Fairytale buildings: True stories behind Moscow’s turn-of-the-century buildings

November 29, 2020

In November 2020, Moscow took the first prize in the regional competition for the World Travel Awards as the best travel destination for studying European cultural heritage – in no small part due to the remarkable buildings built in the city at the turn of the 19th century. They seem to have come out of a fairytale, with towers, Firebirds and paradise flowers on their facades. Every one of these buildings deserves its own tale to be written. Read on to learn the history behind Moscow’s famous terem-inspired buildings.

Russian terems

Cockerels, windows of different shapes, snake haut-reliefs, sirens and phoenixes on murals.
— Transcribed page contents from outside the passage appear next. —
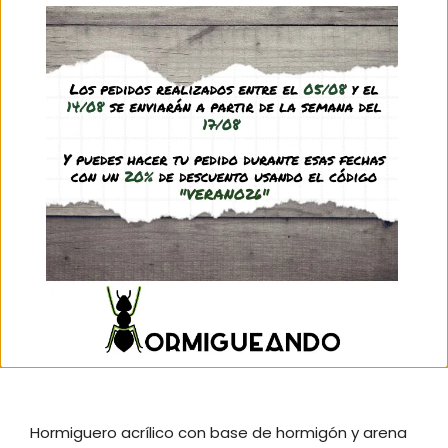
– Módulo caja de forrajeo
– Filtro rojo
Descripción
Información adicional
Valoraciones (0)
Preguntas y respuestas
¡Atención! Los módulos se venden por
separado.
Hormiguero acrílico con base de hormigón y arena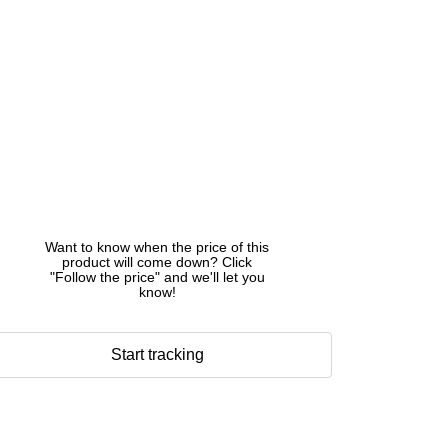
Want to know when the price of this
product will come down? Click
"Follow the price" and we'll let you
know!
Start tracking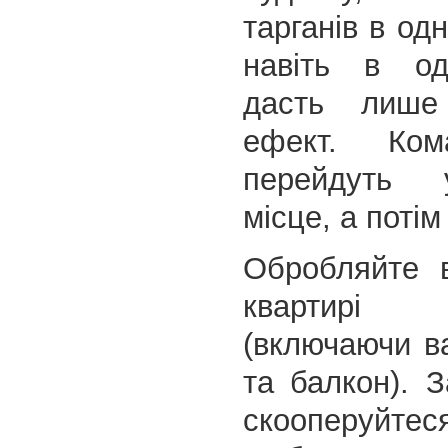
тарганів в одн
навіть в од
дасть лише
ефект. Ком
перейдуть 
місце, а потім
Обробляйте в
квартирі 
(включаючи в
та балкон). 
скооперуйтеся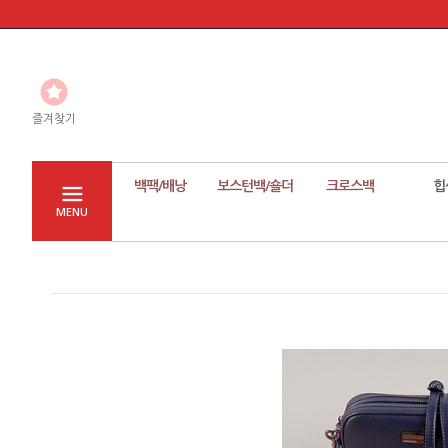
즐겨찾기
백팩/배낭
보스턴백/숄더
크로스백
힙
MENU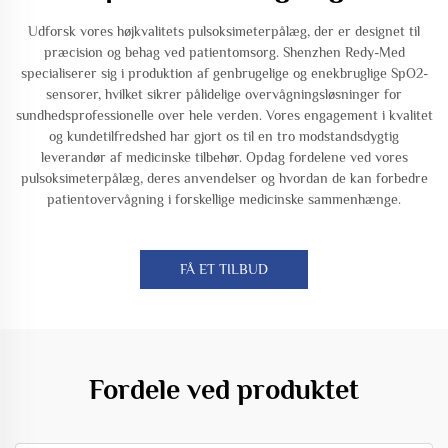
Udforsk vores højkvalitets pulsoksimeterpålæg, der er designet til
præcision og behag ved patientomsorg. Shenzhen Redy-Med
specialiserer sig i produktion af genbrugelige og enekbruglige SpO2-
sensorer, hvilket sikrer pålidelige overvågningsløsninger for
sundhedsprofessionelle over hele verden. Vores engagement i kvalitet
og kundetilfredshed har gjort os til en tro modstandsdygtig
leverandør af medicinske tilbehør. Opdag fordelene ved vores
pulsoksimeterpålæg, deres anvendelser og hvordan de kan forbedre
patientovervågning i forskellige medicinske sammenhænge.
FÅ ET TILBUD
Fordele ved produktet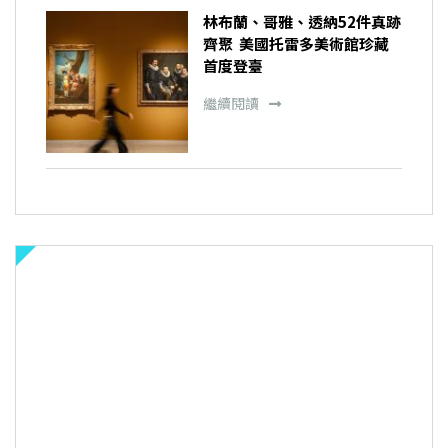
林布蘭、哥雅、透納52件真跡
齊聚 美國托雷多美術館珍藏
首度登臺
繼續閱讀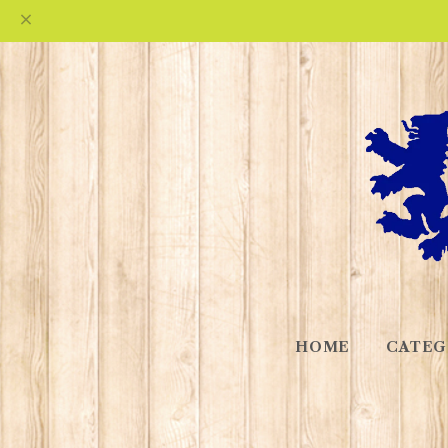
HOME
CATEG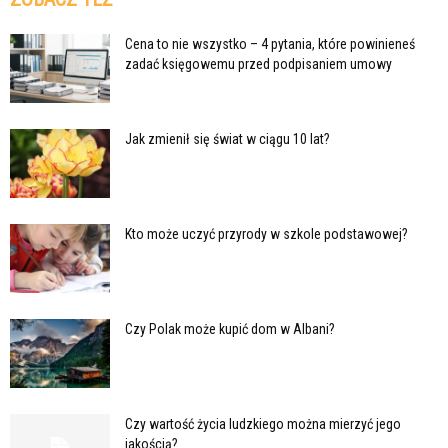
Cena to nie wszystko – 4 pytania, które powinieneś
zadać księgowemu przed podpisaniem umowy
Jak zmienił się świat w ciągu 10 lat?
Kto może uczyć przyrody w szkole podstawowej?
Czy Polak może kupić dom w Albani?
Czy wartość życia ludzkiego można mierzyć jego
jakością?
The neo-Russian commercial apartment building at Prechistenskaya Embankment that originally belonged to Zinaida Pertsova seems to be the perfect setting for Russian fairytales about Ivan Tsarevich, Zmei Gorynych and Koshchei the Immortal.

“Non-experts call them ‘fairytale buildings’ because they immediately bring to mind the art of Ivan Bilibin and Viktor Vasnetsov. In fact, the architects who created these buildings had a different concept in mind. After the abolition of serfdom in 1861, representatives of people and the creative community looked for means of self-identification. They turned to the origins of Russian architecture, especially northern traditions, and tried to adapt this to the needs of their contemporaries. This is how the neo-Russian (pseudo-Russian) style came about, with gable roofs and roof ridges, brickwork ornaments and murals inspired by traditional embroidery. The design was similar to 16th and 17th century chambers when Russian culture was not yet under the European influence,” explains Filipp Smirnov, local history expert and the editor-in-chief of the Moskovskoye Naslediye magazine.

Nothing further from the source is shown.